EXERCISE REQUIREMENTS: Search the records below for the string "which", and report each line that contains it.

GIVEN RECORDS:
+ + + +
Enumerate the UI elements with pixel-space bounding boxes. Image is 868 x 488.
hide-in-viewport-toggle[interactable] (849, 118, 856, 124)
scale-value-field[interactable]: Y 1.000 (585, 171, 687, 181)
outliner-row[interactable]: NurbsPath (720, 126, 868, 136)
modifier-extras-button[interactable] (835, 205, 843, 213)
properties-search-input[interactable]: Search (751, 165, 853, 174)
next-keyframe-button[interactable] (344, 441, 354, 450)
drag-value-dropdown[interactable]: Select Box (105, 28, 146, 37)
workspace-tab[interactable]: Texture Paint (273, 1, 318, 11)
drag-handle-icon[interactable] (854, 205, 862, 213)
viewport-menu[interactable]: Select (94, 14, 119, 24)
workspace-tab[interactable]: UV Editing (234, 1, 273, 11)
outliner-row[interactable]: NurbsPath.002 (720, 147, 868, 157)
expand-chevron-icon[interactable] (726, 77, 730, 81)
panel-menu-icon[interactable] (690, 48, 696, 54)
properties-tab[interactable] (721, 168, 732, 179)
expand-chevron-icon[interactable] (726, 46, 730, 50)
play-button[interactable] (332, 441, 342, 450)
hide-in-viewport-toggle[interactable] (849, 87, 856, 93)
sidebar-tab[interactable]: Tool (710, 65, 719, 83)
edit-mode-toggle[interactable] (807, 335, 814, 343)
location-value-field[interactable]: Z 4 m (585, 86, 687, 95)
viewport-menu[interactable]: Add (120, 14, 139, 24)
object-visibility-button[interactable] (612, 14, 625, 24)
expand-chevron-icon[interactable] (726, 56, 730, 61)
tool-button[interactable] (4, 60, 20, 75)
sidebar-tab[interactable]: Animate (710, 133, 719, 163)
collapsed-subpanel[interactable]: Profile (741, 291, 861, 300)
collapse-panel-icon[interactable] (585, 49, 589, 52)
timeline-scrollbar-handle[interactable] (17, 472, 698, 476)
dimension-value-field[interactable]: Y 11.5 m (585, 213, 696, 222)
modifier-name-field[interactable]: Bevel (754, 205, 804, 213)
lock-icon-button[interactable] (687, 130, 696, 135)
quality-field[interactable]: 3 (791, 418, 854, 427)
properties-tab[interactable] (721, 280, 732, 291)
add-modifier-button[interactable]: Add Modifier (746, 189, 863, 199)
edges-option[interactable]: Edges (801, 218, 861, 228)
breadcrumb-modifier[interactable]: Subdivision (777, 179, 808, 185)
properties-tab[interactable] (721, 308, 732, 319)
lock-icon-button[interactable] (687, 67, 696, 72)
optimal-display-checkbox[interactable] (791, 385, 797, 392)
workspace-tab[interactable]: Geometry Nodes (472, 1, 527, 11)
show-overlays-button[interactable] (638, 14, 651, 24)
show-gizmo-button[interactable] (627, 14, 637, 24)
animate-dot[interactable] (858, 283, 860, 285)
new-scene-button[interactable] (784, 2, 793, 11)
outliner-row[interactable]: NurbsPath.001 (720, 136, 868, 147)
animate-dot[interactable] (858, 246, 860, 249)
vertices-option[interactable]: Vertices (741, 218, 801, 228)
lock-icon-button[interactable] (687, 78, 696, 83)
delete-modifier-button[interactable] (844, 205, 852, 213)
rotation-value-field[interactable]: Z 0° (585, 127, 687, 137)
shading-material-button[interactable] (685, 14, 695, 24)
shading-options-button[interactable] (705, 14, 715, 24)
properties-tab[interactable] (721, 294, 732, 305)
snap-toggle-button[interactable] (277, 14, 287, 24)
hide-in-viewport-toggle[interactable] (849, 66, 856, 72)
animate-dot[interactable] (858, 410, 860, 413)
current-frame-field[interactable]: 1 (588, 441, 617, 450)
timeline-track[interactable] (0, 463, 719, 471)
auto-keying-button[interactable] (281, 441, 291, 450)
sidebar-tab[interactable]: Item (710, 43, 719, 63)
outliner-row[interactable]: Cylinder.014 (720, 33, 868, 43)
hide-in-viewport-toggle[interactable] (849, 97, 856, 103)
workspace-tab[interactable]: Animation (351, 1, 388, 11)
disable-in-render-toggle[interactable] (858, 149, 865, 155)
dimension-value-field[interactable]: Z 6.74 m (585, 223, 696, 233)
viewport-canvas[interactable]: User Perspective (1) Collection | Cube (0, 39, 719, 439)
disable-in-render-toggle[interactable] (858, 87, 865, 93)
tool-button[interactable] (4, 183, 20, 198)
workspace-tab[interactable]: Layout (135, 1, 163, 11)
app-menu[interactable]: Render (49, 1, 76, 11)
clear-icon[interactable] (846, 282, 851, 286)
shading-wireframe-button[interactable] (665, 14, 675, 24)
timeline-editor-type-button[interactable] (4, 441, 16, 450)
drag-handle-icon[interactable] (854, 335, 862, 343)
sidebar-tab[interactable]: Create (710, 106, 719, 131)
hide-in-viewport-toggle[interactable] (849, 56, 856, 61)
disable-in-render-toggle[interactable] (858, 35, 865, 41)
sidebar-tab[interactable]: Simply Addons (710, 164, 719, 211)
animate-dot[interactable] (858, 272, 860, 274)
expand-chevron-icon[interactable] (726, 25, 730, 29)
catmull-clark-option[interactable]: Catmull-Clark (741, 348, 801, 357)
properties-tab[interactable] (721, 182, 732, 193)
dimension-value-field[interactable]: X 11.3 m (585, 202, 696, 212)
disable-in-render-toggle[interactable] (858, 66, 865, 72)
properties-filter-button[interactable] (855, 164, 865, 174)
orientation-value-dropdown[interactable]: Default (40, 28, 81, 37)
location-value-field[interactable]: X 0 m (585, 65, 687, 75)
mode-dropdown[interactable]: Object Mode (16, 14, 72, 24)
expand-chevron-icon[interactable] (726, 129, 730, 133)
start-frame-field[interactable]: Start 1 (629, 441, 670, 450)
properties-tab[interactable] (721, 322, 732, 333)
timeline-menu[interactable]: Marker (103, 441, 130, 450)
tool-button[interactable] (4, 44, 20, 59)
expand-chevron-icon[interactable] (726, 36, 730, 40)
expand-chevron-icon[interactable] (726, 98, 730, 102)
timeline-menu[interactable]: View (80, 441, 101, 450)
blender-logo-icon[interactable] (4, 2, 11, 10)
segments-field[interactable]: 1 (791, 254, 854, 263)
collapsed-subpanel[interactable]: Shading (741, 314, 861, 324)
+ + + +
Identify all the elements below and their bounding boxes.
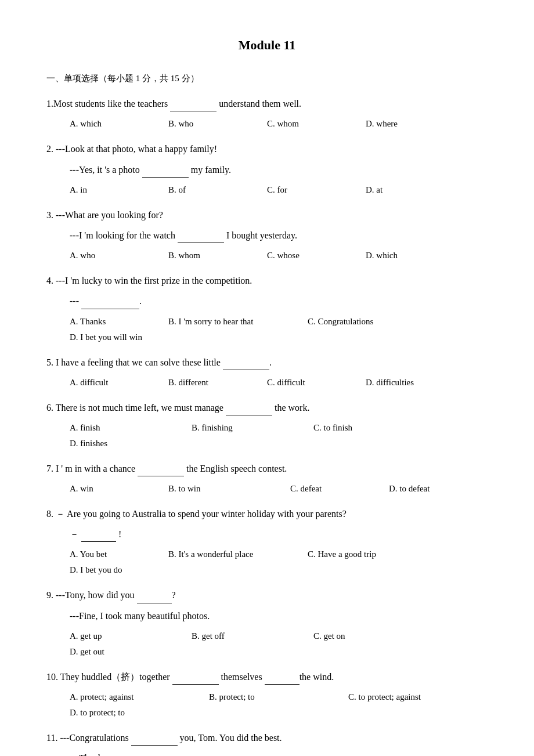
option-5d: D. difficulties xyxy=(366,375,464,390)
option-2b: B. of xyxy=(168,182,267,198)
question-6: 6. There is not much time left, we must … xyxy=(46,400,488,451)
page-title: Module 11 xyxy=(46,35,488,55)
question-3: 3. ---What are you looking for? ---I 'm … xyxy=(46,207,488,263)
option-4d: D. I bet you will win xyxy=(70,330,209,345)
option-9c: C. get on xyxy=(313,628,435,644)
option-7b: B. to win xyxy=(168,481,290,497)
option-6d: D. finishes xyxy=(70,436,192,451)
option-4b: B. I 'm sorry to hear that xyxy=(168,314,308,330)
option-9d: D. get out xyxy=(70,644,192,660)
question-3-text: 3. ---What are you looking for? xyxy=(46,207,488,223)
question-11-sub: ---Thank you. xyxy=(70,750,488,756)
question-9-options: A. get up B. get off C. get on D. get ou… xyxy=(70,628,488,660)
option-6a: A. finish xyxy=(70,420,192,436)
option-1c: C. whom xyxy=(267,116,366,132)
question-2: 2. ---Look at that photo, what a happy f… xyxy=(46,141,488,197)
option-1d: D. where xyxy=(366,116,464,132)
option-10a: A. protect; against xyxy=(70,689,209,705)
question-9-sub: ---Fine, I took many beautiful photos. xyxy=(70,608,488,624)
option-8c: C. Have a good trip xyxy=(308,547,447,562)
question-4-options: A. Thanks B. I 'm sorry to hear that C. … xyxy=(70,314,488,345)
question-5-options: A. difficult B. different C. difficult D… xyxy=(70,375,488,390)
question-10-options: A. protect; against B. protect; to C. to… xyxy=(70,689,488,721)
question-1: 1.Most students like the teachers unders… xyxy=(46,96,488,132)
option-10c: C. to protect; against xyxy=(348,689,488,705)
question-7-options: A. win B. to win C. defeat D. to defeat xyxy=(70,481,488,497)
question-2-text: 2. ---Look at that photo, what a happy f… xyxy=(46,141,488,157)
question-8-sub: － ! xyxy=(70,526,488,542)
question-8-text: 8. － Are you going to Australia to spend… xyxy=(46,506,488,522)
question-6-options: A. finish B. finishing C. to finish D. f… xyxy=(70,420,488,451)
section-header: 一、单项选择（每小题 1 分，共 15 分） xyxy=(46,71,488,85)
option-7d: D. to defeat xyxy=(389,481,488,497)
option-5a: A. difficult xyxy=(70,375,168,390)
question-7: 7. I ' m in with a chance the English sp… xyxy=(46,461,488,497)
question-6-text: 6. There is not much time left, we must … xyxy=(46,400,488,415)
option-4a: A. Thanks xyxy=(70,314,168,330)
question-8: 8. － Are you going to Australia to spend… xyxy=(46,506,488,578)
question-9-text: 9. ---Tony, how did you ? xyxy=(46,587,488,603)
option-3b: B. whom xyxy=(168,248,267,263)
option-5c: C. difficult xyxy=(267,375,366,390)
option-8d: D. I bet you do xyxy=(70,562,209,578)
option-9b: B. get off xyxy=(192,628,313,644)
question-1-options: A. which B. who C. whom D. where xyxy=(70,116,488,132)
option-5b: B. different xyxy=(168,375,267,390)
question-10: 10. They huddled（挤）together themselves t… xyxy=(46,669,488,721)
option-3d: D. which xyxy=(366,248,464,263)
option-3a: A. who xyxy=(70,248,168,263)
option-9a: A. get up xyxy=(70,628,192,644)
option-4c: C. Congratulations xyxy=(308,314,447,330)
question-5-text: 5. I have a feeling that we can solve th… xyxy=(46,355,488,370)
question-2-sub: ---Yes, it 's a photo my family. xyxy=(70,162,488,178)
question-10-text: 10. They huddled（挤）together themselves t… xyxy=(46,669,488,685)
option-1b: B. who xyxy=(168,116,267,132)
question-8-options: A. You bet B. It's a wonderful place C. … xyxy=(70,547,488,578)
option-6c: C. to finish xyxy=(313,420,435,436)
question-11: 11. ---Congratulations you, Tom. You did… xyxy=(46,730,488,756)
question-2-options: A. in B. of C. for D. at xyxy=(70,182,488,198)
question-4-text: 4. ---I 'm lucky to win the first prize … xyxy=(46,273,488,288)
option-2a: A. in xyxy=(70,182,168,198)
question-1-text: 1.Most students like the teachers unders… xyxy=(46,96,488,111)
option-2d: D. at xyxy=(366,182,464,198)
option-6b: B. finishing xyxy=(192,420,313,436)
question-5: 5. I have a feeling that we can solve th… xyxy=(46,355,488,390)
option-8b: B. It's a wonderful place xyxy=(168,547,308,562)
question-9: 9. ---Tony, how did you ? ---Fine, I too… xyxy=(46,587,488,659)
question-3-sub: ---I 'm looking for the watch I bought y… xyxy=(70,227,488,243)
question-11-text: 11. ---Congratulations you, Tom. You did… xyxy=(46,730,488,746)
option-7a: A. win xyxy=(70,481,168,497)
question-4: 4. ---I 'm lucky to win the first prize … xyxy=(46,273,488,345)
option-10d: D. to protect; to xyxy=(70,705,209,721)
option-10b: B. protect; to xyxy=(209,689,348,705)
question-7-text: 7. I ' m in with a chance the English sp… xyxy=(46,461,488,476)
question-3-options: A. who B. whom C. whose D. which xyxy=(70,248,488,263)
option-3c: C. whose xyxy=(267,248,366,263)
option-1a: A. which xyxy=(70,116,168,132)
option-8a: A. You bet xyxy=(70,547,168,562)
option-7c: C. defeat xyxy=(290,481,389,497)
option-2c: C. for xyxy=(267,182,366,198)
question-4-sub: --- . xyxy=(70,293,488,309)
+ + + +
SOLUTION FOR THIS TASK:
question-1-options: A. which B. who C. whom D. where xyxy=(70,116,488,132)
option-3d: D. which xyxy=(366,248,464,263)
question-3-options: A. who B. whom C. whose D. which xyxy=(70,248,488,263)
option-1a: A. which xyxy=(70,116,168,132)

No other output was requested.